======== Data shown ========
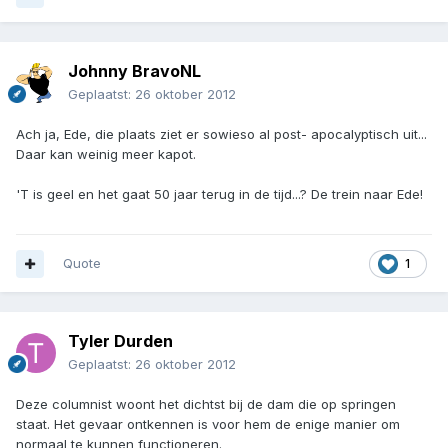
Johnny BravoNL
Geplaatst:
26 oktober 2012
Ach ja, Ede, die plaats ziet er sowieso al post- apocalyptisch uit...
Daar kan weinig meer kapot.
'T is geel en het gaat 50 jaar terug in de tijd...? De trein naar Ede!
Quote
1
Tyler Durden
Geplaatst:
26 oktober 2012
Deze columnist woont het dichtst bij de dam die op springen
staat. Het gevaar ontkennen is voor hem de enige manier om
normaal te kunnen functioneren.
========
======== Data shown ========
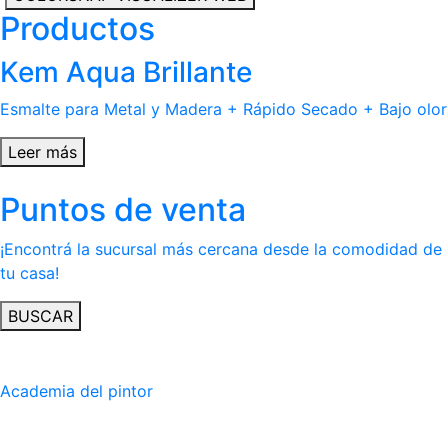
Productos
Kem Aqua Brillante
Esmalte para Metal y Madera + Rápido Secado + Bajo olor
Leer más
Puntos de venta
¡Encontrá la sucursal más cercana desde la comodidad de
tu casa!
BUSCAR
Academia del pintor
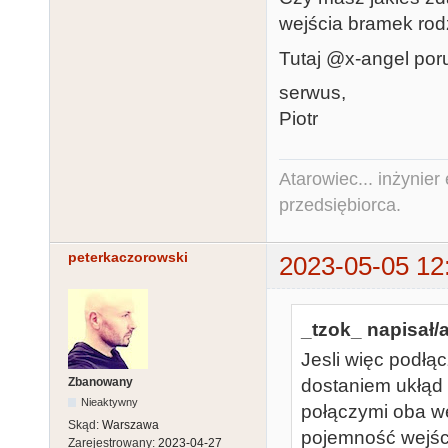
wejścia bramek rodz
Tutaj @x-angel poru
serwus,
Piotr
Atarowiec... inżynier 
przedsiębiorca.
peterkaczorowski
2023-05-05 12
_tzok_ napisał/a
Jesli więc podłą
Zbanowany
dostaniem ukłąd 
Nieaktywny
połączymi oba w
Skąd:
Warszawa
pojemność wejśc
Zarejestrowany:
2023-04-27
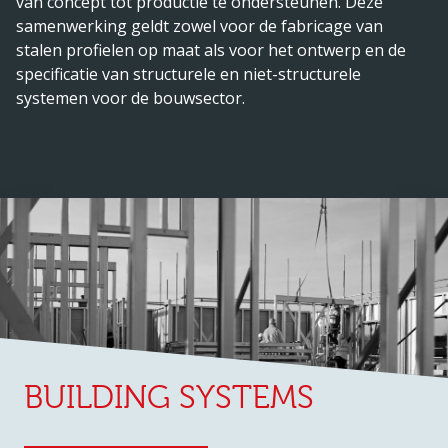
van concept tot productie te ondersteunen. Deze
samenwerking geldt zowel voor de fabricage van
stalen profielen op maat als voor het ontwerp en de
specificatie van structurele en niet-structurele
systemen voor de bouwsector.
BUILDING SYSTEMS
========
● **Problem details**
All lines above from the one holding "Johnny BravoNL" to the one holding "normaal te kunnen functioneren.", inclusive, are to be copied exactly; no other line is wanted.

● **Answer area**
Johnny BravoNL
Geplaatst:
26 oktober 2012
Ach ja, Ede, die plaats ziet er sowieso al post- apocalyptisch uit...
Daar kan weinig meer kapot.
'T is geel en het gaat 50 jaar terug in de tijd...? De trein naar Ede!
Quote
1
Tyler Durden
Geplaatst:
26 oktober 2012
Deze columnist woont het dichtst bij de dam die op springen
staat. Het gevaar ontkennen is voor hem de enige manier om
normaal te kunnen functioneren.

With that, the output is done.